Your task is to find every line of the listing that includes "решением" and copy it.

= Beginning of Section =

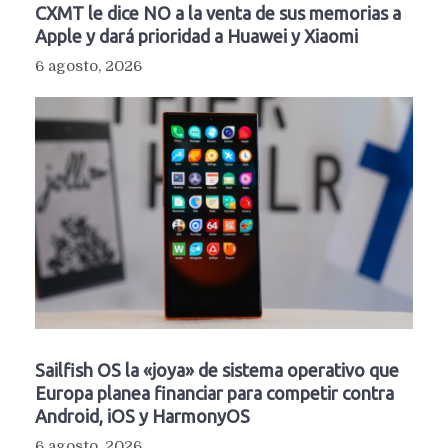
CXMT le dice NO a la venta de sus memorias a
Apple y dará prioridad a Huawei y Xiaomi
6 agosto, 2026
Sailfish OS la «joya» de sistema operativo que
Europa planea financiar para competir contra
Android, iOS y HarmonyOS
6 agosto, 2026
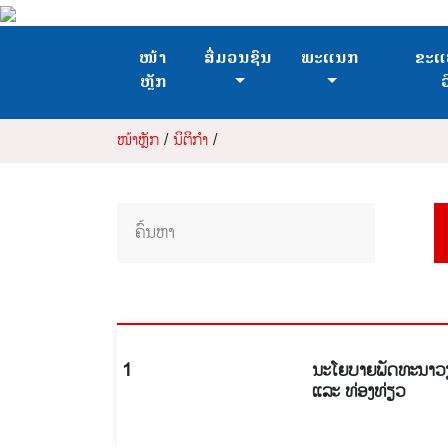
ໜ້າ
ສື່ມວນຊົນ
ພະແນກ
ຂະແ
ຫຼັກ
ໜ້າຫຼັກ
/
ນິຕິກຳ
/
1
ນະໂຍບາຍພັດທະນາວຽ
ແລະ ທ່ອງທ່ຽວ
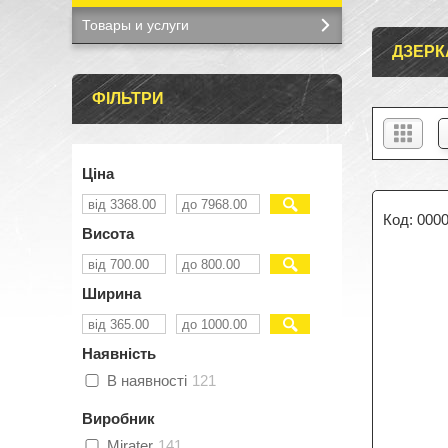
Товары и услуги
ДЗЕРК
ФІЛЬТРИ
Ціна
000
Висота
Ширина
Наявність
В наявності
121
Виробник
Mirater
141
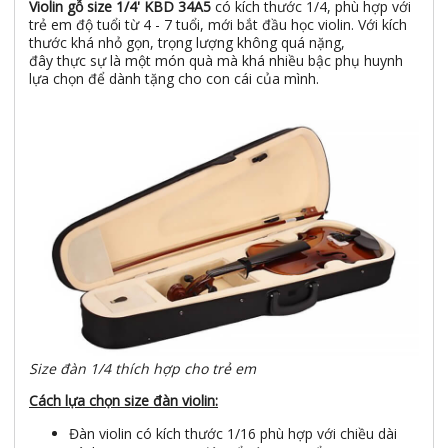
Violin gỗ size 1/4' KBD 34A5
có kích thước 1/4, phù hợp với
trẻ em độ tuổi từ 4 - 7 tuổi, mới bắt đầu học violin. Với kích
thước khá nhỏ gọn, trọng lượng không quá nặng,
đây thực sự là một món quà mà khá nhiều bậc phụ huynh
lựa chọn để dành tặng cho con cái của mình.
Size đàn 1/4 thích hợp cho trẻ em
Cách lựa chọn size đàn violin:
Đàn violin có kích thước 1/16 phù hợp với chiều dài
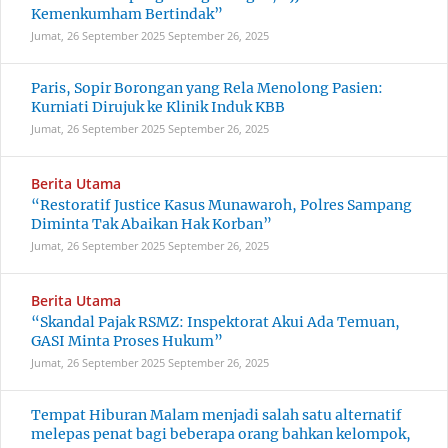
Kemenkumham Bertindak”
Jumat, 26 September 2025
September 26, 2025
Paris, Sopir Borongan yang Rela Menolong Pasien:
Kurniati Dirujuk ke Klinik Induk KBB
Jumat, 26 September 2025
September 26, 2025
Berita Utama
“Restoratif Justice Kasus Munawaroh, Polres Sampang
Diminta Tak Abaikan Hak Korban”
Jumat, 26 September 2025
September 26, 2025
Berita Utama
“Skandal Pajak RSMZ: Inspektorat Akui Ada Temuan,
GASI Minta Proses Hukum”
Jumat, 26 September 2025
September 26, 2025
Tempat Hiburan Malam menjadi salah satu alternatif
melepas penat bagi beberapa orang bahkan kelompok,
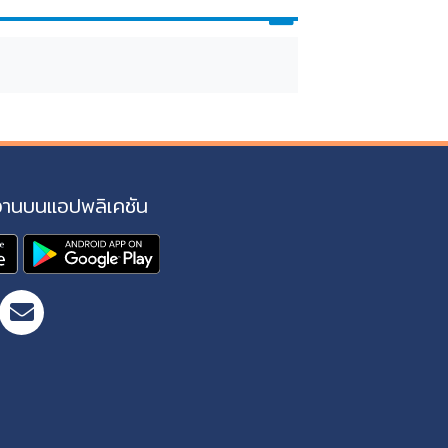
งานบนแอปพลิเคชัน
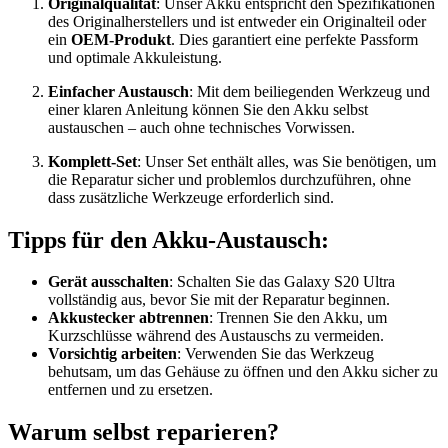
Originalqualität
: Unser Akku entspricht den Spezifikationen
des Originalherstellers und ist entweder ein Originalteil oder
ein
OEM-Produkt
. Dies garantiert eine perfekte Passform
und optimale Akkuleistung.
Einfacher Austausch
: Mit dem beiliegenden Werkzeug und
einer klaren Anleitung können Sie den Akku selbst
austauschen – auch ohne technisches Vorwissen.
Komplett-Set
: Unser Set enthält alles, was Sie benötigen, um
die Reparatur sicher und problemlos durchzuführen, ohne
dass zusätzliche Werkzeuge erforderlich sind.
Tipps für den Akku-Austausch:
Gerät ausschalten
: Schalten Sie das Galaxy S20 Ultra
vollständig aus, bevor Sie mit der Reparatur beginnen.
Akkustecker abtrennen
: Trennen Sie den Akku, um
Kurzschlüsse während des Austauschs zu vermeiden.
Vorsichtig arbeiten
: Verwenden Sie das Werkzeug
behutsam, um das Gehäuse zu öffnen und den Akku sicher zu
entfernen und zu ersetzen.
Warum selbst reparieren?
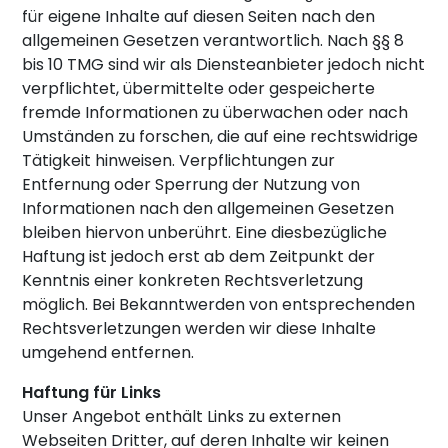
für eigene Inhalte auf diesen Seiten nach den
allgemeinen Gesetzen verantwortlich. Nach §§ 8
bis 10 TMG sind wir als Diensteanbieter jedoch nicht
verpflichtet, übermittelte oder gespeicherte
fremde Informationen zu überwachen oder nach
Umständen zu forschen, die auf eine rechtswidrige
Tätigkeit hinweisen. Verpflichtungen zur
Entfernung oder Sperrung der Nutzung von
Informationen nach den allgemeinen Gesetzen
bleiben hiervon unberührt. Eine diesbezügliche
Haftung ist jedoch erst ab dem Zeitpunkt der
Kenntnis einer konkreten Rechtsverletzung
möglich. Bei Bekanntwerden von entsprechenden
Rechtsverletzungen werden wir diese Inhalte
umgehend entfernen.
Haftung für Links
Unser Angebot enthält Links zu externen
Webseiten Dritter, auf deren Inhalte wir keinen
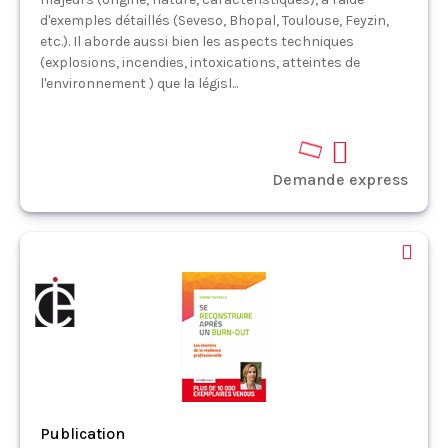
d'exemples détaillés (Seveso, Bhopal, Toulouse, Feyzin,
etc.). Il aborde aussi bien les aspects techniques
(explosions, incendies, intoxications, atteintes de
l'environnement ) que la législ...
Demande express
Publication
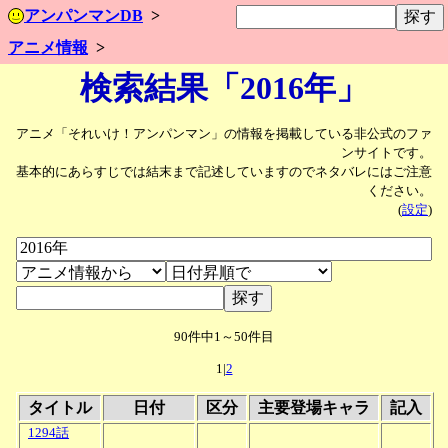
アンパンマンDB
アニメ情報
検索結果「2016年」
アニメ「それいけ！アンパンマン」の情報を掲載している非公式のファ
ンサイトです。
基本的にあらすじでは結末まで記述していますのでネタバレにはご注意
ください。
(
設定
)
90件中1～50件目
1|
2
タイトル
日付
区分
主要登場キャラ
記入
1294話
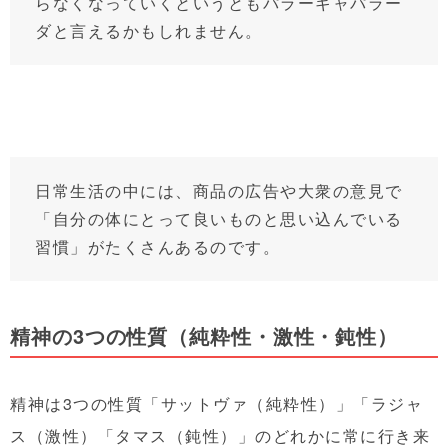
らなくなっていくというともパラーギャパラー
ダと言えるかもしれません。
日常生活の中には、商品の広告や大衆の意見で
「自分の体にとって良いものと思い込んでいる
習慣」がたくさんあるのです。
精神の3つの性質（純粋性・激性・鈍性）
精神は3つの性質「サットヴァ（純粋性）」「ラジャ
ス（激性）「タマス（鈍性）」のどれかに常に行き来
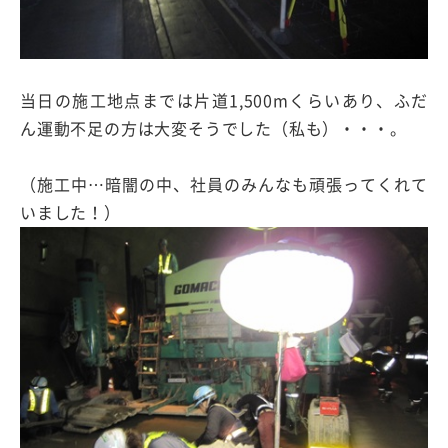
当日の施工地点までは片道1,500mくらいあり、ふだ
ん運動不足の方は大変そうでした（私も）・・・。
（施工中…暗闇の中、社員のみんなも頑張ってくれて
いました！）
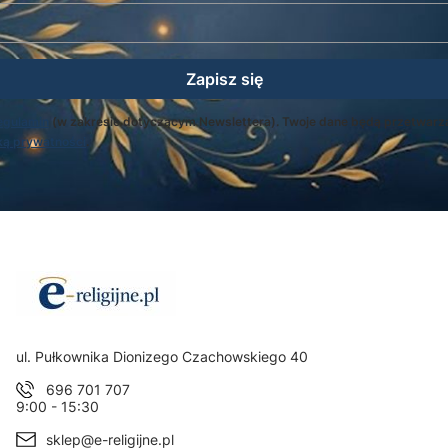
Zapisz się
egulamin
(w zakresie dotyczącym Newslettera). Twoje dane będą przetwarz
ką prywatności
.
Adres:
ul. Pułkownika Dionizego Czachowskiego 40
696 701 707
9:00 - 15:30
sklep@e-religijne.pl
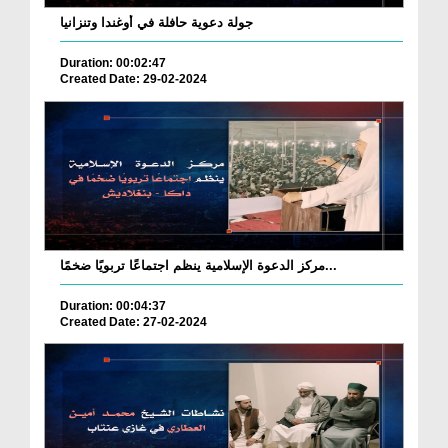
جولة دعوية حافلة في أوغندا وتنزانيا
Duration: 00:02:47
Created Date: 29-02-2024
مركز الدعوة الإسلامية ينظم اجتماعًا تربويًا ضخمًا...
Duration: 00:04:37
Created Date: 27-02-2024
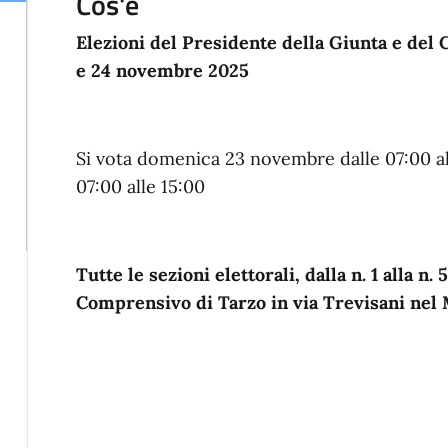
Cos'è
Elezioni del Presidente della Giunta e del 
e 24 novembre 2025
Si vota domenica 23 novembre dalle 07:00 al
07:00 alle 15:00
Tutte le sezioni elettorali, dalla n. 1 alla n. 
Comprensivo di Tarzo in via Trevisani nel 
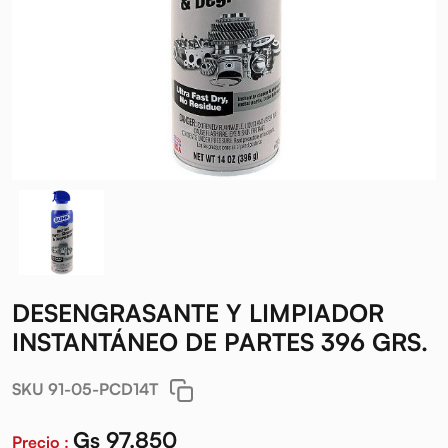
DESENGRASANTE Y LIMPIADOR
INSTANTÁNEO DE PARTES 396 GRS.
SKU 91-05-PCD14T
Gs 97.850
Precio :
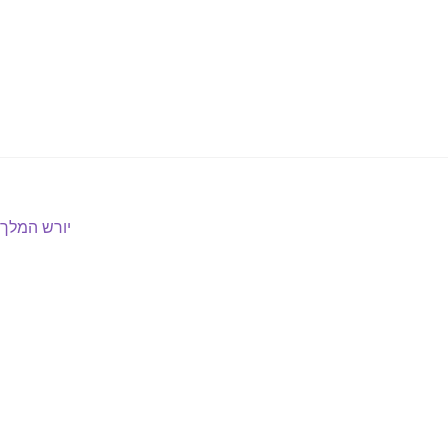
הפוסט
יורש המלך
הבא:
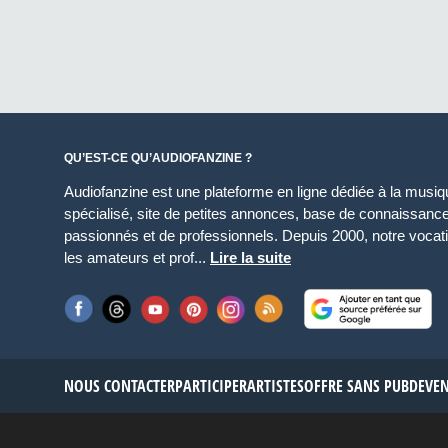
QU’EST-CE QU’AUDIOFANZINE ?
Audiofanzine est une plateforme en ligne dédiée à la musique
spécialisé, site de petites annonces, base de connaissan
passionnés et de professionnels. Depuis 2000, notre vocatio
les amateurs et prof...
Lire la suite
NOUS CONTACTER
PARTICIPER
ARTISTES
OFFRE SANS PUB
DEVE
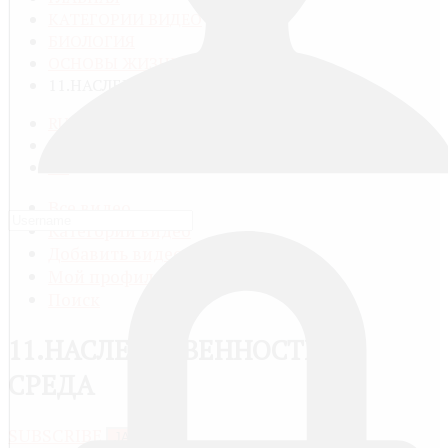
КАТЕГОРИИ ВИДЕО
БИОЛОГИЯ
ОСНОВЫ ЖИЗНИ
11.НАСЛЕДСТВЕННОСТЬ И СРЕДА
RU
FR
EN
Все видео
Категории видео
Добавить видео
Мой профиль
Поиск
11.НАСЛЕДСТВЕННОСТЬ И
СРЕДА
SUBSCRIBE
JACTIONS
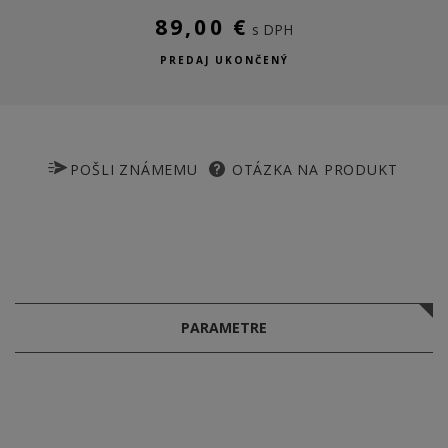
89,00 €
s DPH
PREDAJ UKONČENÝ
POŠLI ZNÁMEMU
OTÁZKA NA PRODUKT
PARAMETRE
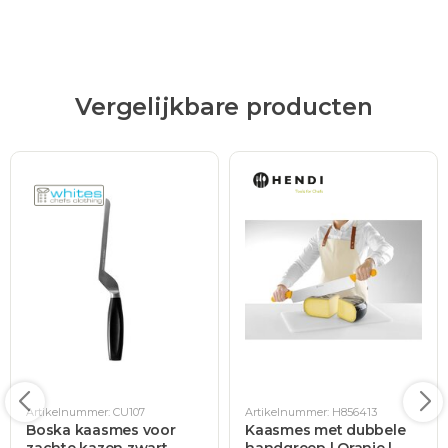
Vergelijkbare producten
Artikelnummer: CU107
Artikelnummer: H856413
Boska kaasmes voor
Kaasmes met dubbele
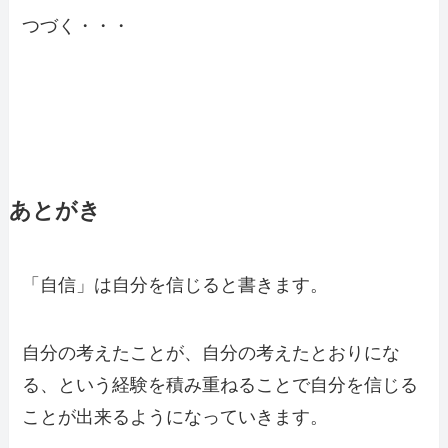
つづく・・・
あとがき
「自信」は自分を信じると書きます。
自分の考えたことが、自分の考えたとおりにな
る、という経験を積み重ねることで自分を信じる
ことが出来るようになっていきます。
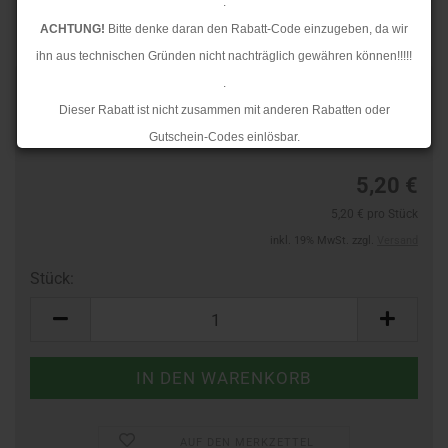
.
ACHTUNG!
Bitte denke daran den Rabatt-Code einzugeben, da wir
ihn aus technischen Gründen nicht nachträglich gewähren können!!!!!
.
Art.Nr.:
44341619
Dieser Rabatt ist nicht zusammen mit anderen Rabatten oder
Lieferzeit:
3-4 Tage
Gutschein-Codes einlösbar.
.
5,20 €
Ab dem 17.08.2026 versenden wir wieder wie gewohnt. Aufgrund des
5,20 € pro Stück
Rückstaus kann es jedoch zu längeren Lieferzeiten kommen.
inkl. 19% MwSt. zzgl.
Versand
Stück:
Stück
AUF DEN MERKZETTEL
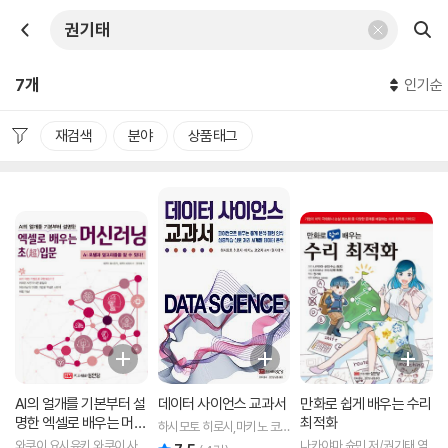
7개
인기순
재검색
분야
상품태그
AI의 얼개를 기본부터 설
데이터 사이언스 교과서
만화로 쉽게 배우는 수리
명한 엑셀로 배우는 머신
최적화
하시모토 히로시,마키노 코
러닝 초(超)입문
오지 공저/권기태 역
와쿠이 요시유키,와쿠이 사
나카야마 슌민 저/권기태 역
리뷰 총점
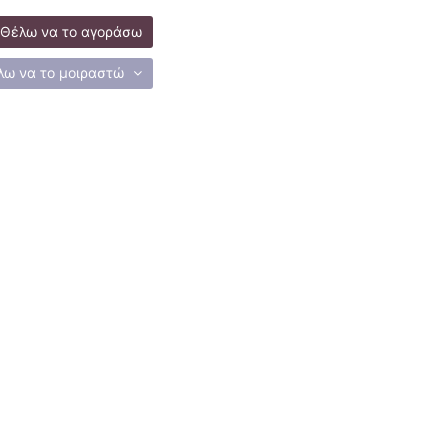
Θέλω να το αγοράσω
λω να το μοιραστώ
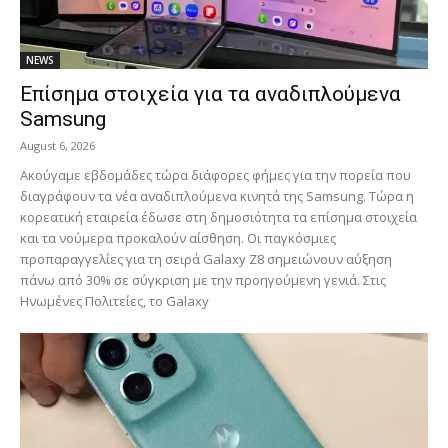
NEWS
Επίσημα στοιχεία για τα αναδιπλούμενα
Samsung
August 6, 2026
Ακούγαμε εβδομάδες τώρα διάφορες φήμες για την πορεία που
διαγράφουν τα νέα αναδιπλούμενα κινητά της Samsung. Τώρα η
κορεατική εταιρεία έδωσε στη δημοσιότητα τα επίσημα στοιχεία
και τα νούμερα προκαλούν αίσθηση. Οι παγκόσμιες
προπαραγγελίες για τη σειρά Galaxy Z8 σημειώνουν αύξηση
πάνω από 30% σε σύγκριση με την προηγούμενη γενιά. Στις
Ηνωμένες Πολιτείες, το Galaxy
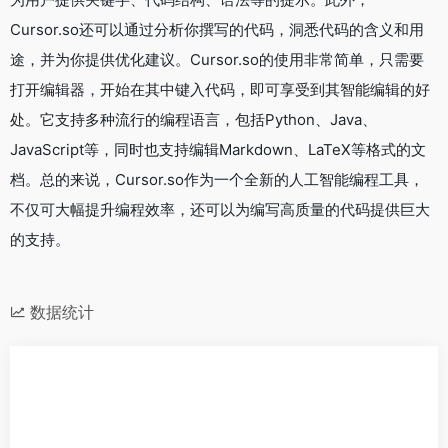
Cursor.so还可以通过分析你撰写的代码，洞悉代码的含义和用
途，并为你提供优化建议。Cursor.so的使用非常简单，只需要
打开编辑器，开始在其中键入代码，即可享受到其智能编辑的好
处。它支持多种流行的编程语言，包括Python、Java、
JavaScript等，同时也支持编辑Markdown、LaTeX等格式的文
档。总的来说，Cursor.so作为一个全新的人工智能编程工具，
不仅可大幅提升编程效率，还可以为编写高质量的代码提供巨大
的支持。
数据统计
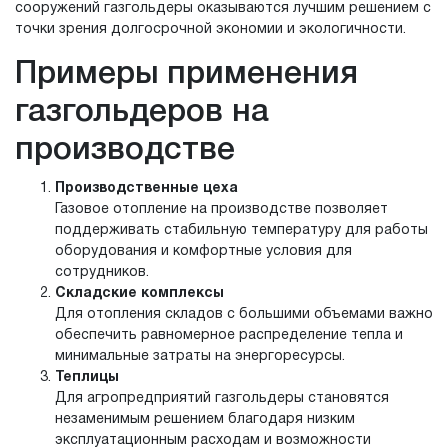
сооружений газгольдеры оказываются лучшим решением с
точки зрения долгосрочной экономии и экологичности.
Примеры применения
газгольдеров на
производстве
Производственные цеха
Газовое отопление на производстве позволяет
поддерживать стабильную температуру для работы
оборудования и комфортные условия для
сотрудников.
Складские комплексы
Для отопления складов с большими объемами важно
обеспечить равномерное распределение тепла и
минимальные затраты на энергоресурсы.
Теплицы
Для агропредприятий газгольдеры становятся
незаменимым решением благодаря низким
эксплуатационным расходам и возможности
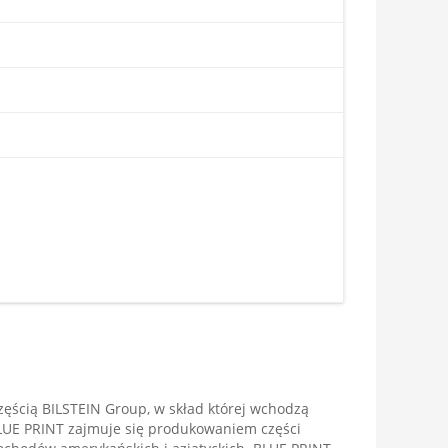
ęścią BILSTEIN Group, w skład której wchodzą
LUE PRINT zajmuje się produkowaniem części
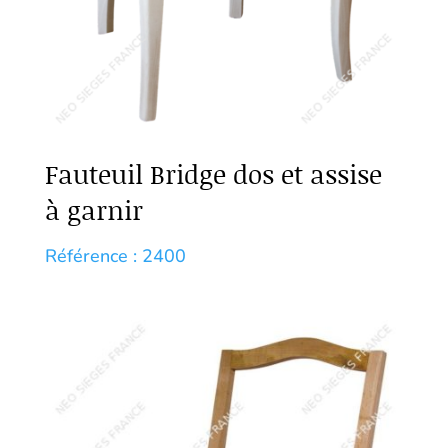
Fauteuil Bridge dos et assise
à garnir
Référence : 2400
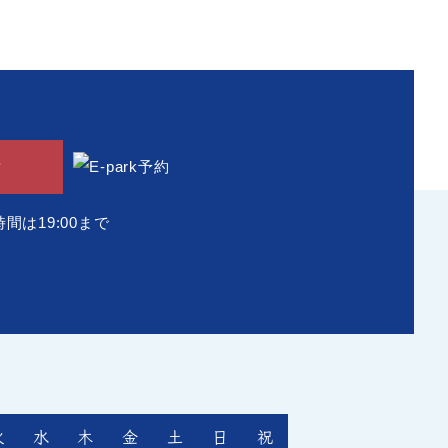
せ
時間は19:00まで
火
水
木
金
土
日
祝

= End of Section =

Result
сооружений газгольдеры оказываются лучшим решением с
незаменимым решением благодаря низким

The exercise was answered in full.